Anche coloro che sono chiamati ad essere mediatori tra Dio e gli uomini, devono esercitare il loro ministero per amore, come insegna l’Aquinate. Il sacerdote, quindi, è chiamato ad un grado di santità speciale: “Dall’Ordine sacro, il chierico è consacrato ai ministeri più degni che esistono, nei quali egli serve Cristo nel Sacramento dell’altare, il che richiede una santità interiore maggiore di quella richiesta nello stato religioso”.7

Il sacerdote è un modello per i fedeli

Essendo visto dai fedeli come una persona scelta da Dio a guidarli, il ministro ordinato deve essere sempre esempio illustre di virtù, come raccomanda l’Apostolo al suo discepolo Tito: “Mostrati in tutto modello di buona condotta: per la purezza di dottrina, dignità, linguaggio sano e irreprensibile, perché il nostro avversario resti confuso, non avendo nulla di male da dire sul conto nostro.” (Tt 2, 7-8).

Infatti, un comportamento irreprensibile, infiammato dalla carità, che dà testimonianza della bellezza della Chiesa e della verità del messaggio evangelico, parlerà molto più profondamente ed efficacemente alle anime che il più logico ed eloquente dei discorsi: “La gloria del maestro è la vita virtuosa del discepolo, come la salute dell’infermo ridonda a lode del medico. […] Se presentiamo le nostre buone opere, sarà lodata la dottrina di Cristo”.8 Cristo è il vero modello del ministro consacrato.

È in Lui che il sacerdote deve configurarsi, non solo per il carattere sacramentale, ma anche per l’imitazione delle sue perfezioni, in modo che in lui i fedeli possano vedere un altro Cristo.
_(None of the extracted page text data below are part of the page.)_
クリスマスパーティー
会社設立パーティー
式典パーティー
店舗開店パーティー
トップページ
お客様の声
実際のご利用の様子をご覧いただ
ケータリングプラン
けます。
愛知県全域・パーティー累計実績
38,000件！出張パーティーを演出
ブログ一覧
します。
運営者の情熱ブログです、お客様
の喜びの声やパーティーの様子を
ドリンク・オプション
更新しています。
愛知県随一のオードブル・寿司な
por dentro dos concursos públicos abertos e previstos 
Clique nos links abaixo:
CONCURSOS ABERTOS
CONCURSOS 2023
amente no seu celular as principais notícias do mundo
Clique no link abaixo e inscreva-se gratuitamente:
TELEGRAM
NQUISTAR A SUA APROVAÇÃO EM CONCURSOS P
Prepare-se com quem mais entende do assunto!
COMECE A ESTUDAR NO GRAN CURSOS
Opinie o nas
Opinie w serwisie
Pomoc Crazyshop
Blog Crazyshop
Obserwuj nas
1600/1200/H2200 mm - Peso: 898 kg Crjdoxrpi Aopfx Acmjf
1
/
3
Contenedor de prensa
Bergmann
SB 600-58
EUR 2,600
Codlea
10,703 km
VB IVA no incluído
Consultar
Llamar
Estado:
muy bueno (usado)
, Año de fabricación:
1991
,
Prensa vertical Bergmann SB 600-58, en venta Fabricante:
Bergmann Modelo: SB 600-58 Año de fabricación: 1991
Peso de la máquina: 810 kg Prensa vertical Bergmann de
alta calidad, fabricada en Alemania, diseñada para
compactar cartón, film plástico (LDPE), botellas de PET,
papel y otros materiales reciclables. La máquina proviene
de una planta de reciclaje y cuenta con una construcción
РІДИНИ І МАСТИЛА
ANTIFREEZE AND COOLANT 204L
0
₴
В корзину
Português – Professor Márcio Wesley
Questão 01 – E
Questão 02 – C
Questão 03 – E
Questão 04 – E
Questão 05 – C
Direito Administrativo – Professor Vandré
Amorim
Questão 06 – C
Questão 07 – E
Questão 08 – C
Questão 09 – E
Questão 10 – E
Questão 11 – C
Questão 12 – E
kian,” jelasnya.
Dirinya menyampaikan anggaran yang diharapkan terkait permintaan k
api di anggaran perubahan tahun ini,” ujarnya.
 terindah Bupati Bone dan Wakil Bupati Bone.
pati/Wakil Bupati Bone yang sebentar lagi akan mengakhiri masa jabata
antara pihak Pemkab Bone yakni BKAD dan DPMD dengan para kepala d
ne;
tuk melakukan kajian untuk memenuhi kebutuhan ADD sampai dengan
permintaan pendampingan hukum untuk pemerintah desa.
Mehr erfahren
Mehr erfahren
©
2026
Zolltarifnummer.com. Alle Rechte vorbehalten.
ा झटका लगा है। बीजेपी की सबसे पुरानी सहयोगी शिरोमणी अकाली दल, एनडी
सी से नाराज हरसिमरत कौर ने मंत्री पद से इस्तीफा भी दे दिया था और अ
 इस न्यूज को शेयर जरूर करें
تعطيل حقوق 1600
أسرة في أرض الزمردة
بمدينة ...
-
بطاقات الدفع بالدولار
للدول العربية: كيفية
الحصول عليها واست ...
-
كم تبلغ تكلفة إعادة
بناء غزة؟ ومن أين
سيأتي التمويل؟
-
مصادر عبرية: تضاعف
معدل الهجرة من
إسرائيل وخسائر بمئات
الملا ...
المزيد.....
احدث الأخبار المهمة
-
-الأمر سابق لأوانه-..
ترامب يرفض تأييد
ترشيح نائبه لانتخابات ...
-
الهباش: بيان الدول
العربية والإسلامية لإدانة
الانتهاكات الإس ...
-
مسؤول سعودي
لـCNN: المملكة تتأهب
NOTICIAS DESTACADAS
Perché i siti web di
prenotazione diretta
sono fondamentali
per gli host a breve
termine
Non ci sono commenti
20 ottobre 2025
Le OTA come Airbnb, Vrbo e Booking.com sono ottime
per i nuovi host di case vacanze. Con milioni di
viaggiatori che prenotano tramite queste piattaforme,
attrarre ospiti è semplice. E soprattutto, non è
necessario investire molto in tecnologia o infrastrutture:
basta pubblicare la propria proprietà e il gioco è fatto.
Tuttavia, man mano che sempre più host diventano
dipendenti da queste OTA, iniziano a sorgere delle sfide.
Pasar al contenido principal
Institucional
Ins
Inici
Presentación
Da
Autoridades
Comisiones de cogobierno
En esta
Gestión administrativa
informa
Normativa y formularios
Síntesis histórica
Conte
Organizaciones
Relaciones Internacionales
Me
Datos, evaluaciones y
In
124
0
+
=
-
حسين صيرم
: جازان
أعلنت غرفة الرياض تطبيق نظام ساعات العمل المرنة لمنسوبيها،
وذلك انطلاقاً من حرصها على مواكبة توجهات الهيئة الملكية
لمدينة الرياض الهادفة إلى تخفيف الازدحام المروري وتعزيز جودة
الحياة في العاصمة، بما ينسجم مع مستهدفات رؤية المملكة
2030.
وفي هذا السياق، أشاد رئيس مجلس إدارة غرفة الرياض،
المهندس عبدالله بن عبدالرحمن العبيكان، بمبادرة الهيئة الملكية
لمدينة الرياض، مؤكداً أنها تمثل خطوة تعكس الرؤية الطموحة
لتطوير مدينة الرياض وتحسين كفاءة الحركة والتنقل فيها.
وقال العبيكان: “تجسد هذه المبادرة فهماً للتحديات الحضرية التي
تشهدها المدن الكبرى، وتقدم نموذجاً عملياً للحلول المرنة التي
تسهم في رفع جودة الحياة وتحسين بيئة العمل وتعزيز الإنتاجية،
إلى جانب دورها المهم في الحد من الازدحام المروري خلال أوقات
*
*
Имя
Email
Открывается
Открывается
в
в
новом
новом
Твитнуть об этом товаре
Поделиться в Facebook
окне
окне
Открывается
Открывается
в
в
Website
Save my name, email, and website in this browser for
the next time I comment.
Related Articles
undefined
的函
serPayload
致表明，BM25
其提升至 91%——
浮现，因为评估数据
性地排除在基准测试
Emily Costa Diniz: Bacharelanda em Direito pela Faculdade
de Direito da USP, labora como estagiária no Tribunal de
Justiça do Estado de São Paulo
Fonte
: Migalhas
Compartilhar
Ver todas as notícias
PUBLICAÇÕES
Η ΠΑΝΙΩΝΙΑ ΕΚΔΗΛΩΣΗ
Solo allora questi si sentiranno attratti dal buon esempio del loro pastore e guida. Data la natura sociale dell’uomo, la buona reputazione derivante dalla pratica della virtù conduce gli altri all’imitazione. Così, quanto più somiglianti a Cristo i fedeli troveranno i ministri di Dio, tanto più facilmente, essi si lasceranno guidare da loro. Pertanto, più efficace sarà il loro ministero.

La sacralità del sacerdote

Un elemento connesso al buon esempio è la proporzionata rispettabilità di cui deve circondarsi il ministro di Dio – non solo per il comportamento inattaccabile, ma anche per la postura, per il modo di essere e per l’abito – in modo che le sue azioni esercitino più influenza nell’anima dei fedeli. Infatti, anche ai nostri giorni, l’esperienza quotidiana ci mostra come è impressionante l’ammirazione che si porta al religioso o sacerdote che si presenta come tale.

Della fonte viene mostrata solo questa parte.